I’m usually not very interested in trending tech topics, mostly because I see an abundance of claims that state that you cannot miss knowing about this, or that you should discard everything you’re using and implement this new thing instead, which is the best thing ever, which has no replacement, which is the future of all things (until a new one comes up).
I tend to stay away from the crust of the wave, remaining at the shore. With my feet on the ground, I can observe both the new thing and how it affects its universe, what happens when the wave crashes and where people are left off. This has been my usual behavior with technology, and I proved myself that it’s a good one. I perceive I’m in a good spot, I like it here.
AI has been a boom recently, but it’s lacking the new factor. AI has been a thing since before the eighties (or 2000’s if we want to compare the current actual capabilities). I think all the attention it gained is due to how hardware, software and even data are being offered as a service now, concept newer than AI (early 2000).
AI, being it no more than hardware and software, experienced the effects of SaaS/PaaS. Particularly with AI, the computing power needed is very high and costly, which is also true for the software behind it, that comes in the form of very specifically applied algorithms to large amounts of data.
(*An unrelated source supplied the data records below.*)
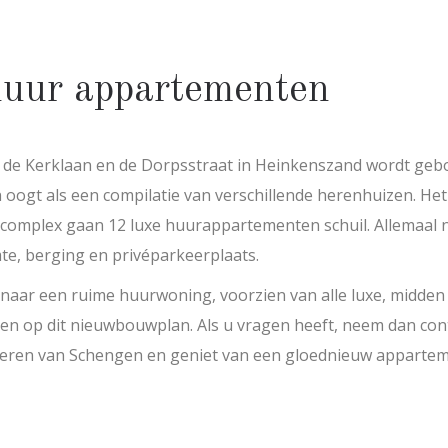
uur appartementen
 de Kerklaan en de Dorpsstraat in Heinkenszand wordt geb
ogt als een compilatie van verschillende herenhuizen. Het 
mplex gaan 12 luxe huurappartementen schuil. Allemaal net
mte, berging en privéparkeerplaats.
naar een ruime huurwoning, voorzien van alle luxe, midden 
jnen op dit nieuwbouwplan. Als u vragen heeft, neem dan con
eeren van Schengen en geniet van een gloednieuw apparteme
Combining the two, we can say that AI is computation and data as a service.
Nothing prevented businesses to do the same calculations, predictions or content generation AI is now doing. Well, money did, or the lack of people with enough expertise to provide good and logical results. Which is another conclusion I reach: AI has its place where the quality of the content does not matter enough, otherwise, businesses would be paying each buck for getting quality results. But now, given it is relatively cheap to perform these tasks, businesses allow a higher error rate. Once again, we see quality decline at the expense of delivering quick and cheap results. I’ve seen folks on the internet comparing this to outsourcing, where you can’t really control the quality or accuracy of the output, and iterating over it gets exponentially more expensive.
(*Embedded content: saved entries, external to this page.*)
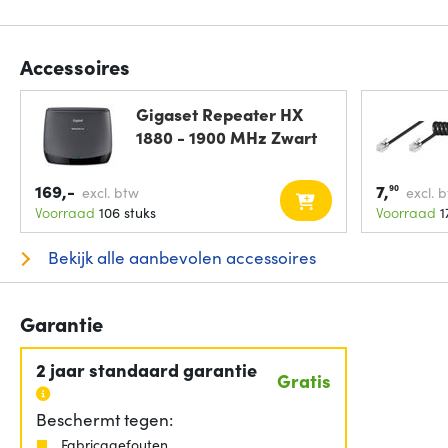
Accessoires
Gigaset Repeater HX
1880 - 1900 MHz Zwart
169,-
7,
90
excl. btw
excl. 
Voorraad
106 stuks
Voorraad
1
Bekijk alle aanbevolen accessoires
Garantie
2 jaar standaard garantie
Gratis
Beschermt tegen:
Fabricagefouten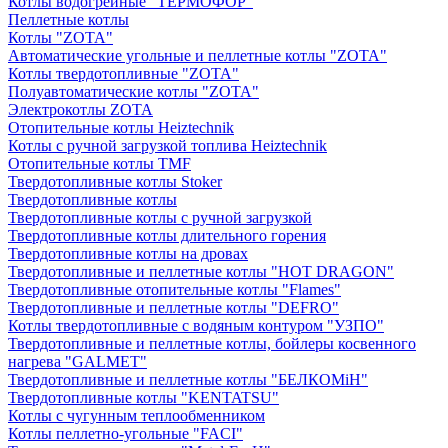
Котлы водогрейные "ТЕРМОФОР"
Пеллетные котлы
Котлы "ZOTA"
Автоматические угольные и пеллетные котлы "ZOTA"
Котлы твердотопливные "ZOTA"
Полуавтоматические котлы "ZOTA"
Электрокотлы ZOTA
Отопительные котлы Heiztechnik
Котлы с ручной загрузкой топлива Heiztechnik
Отопительные котлы TMF
Твердотопливные котлы Stoker
Твердотопливные котлы
Твердотопливные котлы с ручной загрузкой
Твердотопливные котлы длительного горения
Твердотопливные котлы на дровах
Твердотопливные и пеллетные котлы "HOT DRAGON"
Твердотопливные отопительные котлы "Flames"
Твердотопливные и пеллетные котлы "DEFRO"
Котлы твердотопливные с водяным контуром "УЗПО"
Твердотопливные и пеллетные котлы, бойлеры косвенного
нагрева "GALMET"
Твердотопливные и пеллетные котлы "БЕЛКОМiН"
Твердотопливные котлы "KENTATSU"
Котлы с чугунным теплообменником
Котлы пеллетно-угольные "FACI"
About AI taking jobs…yes, it might (not AI per se, but people choosing outputs of unknown biases and quality over controlled and transparent ones), which is another reason to remind ourselves that learning processes is not a stable career path. History has proven all processes to be automatable, and if we want to have a long developed career over a certain topic or field, we should learn and study process generation.
I also think it’s too early to tell if businesses are making a good decision leveraging a portion of their processes to be performed by “AI”. My take is that the more you involve black boxes to a business model, the more confusing it gets in the long term, the more difficult it is to correct or modify and the more dependent the model becomes of the black box.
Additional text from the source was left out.